GFAP was isolated from bovine spinal cord using the the method of Leung and Liem as far as the 6M urea/hydroxyapatite step (1). The material was then fractionated using a phosphate gradient on DEAE-cellulose in 6M urea, and GFAP rich fractions were concentrated. Lane marked S shows protein molecular weight standards of indicated size. Next three lanes show indicated amounts of BSA standard. Lanes 1, 2 and 3 show purified bovine GFAP, each with half the amount as the previous. There are multiple isotypes of GFAP generated by alternate transcription from a single gene (5), and there are several possible post-translational modifications of the expressed isoforms. As a result, these preparations do not show a single protein band, but several, all of which can be bound with most monoclonal antibodies to GFAP.
Purified Bovine GFAP protein
Cat# Prot-m-GFAP-bov
$300.00 – $2,000.00
| Name: | Purified bovine GFAP |
| Immunogen: | Bovine GFAP isolated from spinal cord |
| HGNC Name: | GFAP |
| UniProt: | Q28115 |
| Molecular Weight: | ~50kDa |
| Host: | Cow |
| Isotype: | |
| Species Cross-Reactivity: | NA |
| RRID: | Pending |
| Format: | 1mg/mL in 6M Urea |
| Applications: | ELISA, western blotting standard |
| Recommended Dilutions: | 1-5µg/mL for SDS-Page |
| Storage: | Store at -20°C |
Glial Fibrillary Acidic Protein (GFAP) is a major protein of the nervous system and is localized in astrocytes, stem cells, Bergmann glia and non-myelinating Schwann cells. It may also be found in retinal Mueller cells in pathological states, and the levels of the protein generally increase in damage and disease states. GFAP assembles to form 10nm or intermediate filaments in the cytoplasm, and these filaments appear to have an important structural role in the cell.
Glial Fibrillary Acidic Protein (GFAP) was discovered by Amico Bignami and coworkers as a major fibrous protein of multiple sclerosis plaques (2). It was subsequently found to be a member of the 10nm or intermediate filament protein family, specifically the intermediate filament protein family Class III, which also includes peripherin, desmin and vimentin. The GFAP protein runs on gels at ~55 kDa protein, usually associated with lower molecule weight bands which are proteolytic fragments and alternate transcripts from the single gene. GFAP is strongly and specifically expressed in astrocytes and certain other astroglia in the central nervous system, in satellite cells in peripheral ganglia, and in non-myelinating Schwann cells in peripheral nerves. In many damage and disease states GFAP expression is heavily upregulated in astrocytes. In addition neural stem cells frequently strongly express GFAP. Antibodies to GFAP are therefore very useful as markers of astrocytic cells and neural stem cells. In addition many types of brain tumor, presumably derived from astrocytic cells, heavily express GFAP. Finally, Alexander’s disease was recently shown to be caused by point mutations in protein coding region of the GFAP gene (3). All forms of Alexander disease are characterized by the presence of Rosenthal fibers, which are GFAP containing cytoplasmic inclusions found in astrocytes. See also reference 4 for some important earlier work. The HGNC name for this protein is GFAP. There are multiple isoforms of GFAP which have slightly different molecular weights and functional properties (5).

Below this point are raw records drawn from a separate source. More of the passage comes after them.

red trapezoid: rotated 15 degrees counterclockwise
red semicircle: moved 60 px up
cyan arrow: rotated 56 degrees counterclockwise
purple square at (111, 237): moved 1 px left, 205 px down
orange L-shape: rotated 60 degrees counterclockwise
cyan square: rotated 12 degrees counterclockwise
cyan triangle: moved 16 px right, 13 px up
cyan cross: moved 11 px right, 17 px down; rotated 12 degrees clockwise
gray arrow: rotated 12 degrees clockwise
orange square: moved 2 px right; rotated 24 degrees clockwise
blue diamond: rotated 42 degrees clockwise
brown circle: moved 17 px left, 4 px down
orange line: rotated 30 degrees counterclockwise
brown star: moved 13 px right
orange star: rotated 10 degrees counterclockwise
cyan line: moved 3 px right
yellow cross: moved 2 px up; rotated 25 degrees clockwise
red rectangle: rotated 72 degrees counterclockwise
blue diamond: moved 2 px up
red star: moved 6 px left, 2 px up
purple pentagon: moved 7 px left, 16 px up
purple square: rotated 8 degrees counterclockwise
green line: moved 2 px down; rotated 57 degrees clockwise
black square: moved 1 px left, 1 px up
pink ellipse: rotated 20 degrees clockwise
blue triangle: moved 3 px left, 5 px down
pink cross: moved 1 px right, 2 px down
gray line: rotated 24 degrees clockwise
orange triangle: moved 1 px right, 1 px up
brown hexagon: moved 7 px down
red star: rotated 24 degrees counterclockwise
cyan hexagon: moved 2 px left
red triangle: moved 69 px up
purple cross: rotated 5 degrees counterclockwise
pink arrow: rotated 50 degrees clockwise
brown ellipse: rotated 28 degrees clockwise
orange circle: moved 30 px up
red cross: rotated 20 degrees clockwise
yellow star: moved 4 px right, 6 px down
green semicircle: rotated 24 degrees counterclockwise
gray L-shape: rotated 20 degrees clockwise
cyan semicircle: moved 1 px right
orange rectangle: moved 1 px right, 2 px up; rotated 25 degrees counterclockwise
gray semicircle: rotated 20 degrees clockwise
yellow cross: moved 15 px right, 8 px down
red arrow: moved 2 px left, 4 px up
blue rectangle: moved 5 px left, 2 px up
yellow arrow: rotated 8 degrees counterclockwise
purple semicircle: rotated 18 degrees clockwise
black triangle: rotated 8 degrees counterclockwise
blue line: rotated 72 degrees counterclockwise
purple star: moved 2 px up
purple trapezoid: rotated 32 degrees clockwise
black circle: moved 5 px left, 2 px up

1. Leung, C. L. and Liem, R. K. H. Isolation of intermediate filaments. Curr. Prot. Cell Biol. 3:Unit 3.23 doi: 10.1002/0471143030.cb0323s31 (2006).
2. Bignami A, Eng LF, Dahl D, Uyeda CT. Localization of the glial fibrillary acidic protein in astrocytes by immunofluorescence. Brain Res. 43:429-35 1972.
3. Brenner M. et al.. Mutations in GFAP, encoding glial fibrillary acidic protein, are associated with Alexander disease. Nat Genet 27:117-20 2001
4. Liem RKH, Yen SH, Salomon GD and Shelanski ML. Intermediate filaments in nervous tissues. J Cell Biol 79:637-745 (1978).
5. Moeton, M. et al. GFAP isoforms control intermediate filament network dynamics, cell morphology, and focal adhesions Cell Mol Life Sci 73:4101-4120 (2016).